リファクタリングをPythonで実践!基本手法とコード例・注意点まで
Pythonで気軽にWebアプリを開発できるStreamlitを紹介します。この記事ではセットアップからデプロイまで紹介していますのでぜひ最後までご覧ください。
1.Streamlitとは
StreamlitとはPythonでWebアプリを簡単に作成できるフレームワークです。
①Webアプリのフレームワークとは
フレームワークとはアプリケーション開発する際に、土台として機能を提供してくれるソフトウェアのことです。
Pythonには優良なフレームワークが多く、これらをソフトウェア開発に利用すると開発効率が上がります。
②Streamlitの特徴
Streamlitは、Webアプリ開発でも特にデータサイエンス領域で開発する際に利用されるフレームワークです。
一番の特徴はなによりも手軽に開発できることです。最短一行でWebアプリを開発でき、WebUIを簡単に作成できるため、ひとまず動くか確認したい場合などに適しています。
実行例を呼び出すコマンドが準備されていたり、公式ドキュメントが充実していたりするのでとても学習しやすいのも特徴です。
さらに、Streamlitには後述するサービスでデプロイが簡単に行えます。作成したWebアプリを簡単に公開できるので、初心者におすすめのフレームワークです。
2.ほかのWebアプリフレームワークとの比較
PythonのWebアプリケーションフレームワークはいくつか存在します。ここでは各フレームワークの特徴を比較し、紹介していきます。
①それぞれの特徴を比較
ここではPythonで有名なWebフレームワークのDjango、Flask、Bottle、Streamlitの比較を行います。
フレームワーク名 | 特徴 | 適しているアプリ |
Django | ・機能が豊富 ・学習コストが高い | 多機能のアプリ |
Flask | ・人気で扱いやすい ・学習コストが比較的低い | リクエスト処理する簡易アプリ |
Bottle | ・初心者でも扱える ・人気は低め | 簡易アプリ |
streamlit | ・簡単に開発、デプロイが可能 ・コードが直観的で分かりやすい | データサイエンス領域のWebアプリ |
上記のように各フレームワークには特徴があります。作成するWebアプリに応じて使い分けていきましょう。
それぞれのフレームワークについては、以下のページで詳しく紹介しています。
②Streamlitを使うといい場合
前述の通り、Streamlitでは簡単にWebUIを作成できます。データサイエンス領域で値を動的に変更したいアプリケーションを作成する場合に適しています。
3.Streamlitのおおまかな使い方
ここからは実際にStreamlitの使い方を紹介します。
ソースコードの実行にはVScodeを利用しています。
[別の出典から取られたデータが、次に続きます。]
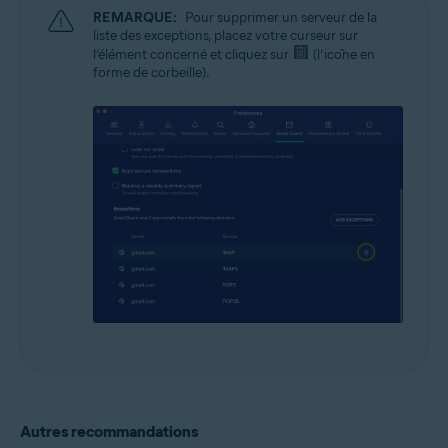
REMARQUE:
Pour supprimer un serveur de la
liste des exceptions, placez votre curseur sur
l’élément concerné et cliquez sur
(l’icône en
forme de corbeille).
Autres recommandations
ここではVScodeのインストール方法は割愛させていただきます。
①インストール
インストールにはPythonのパッケージ管理ツールのpipを利用します。
pipはPythonの環境構築時にインストールされるのでご安心ください。
VScodeのターミナルを開き以下のコマンドを実行します。
pip install streamlit
コマンド実行後、しばらくすると完了します。
②サンプルアプリを実行する
Streamlitのインストールが完了したら、まずサンプルアプリを実行してみましょう。
以下コマンドを実行します。
streamlit hello
実行すると以下のように表示されブラウザが立ち上がります。
ブラウザを開くと以下の画面が表示されます。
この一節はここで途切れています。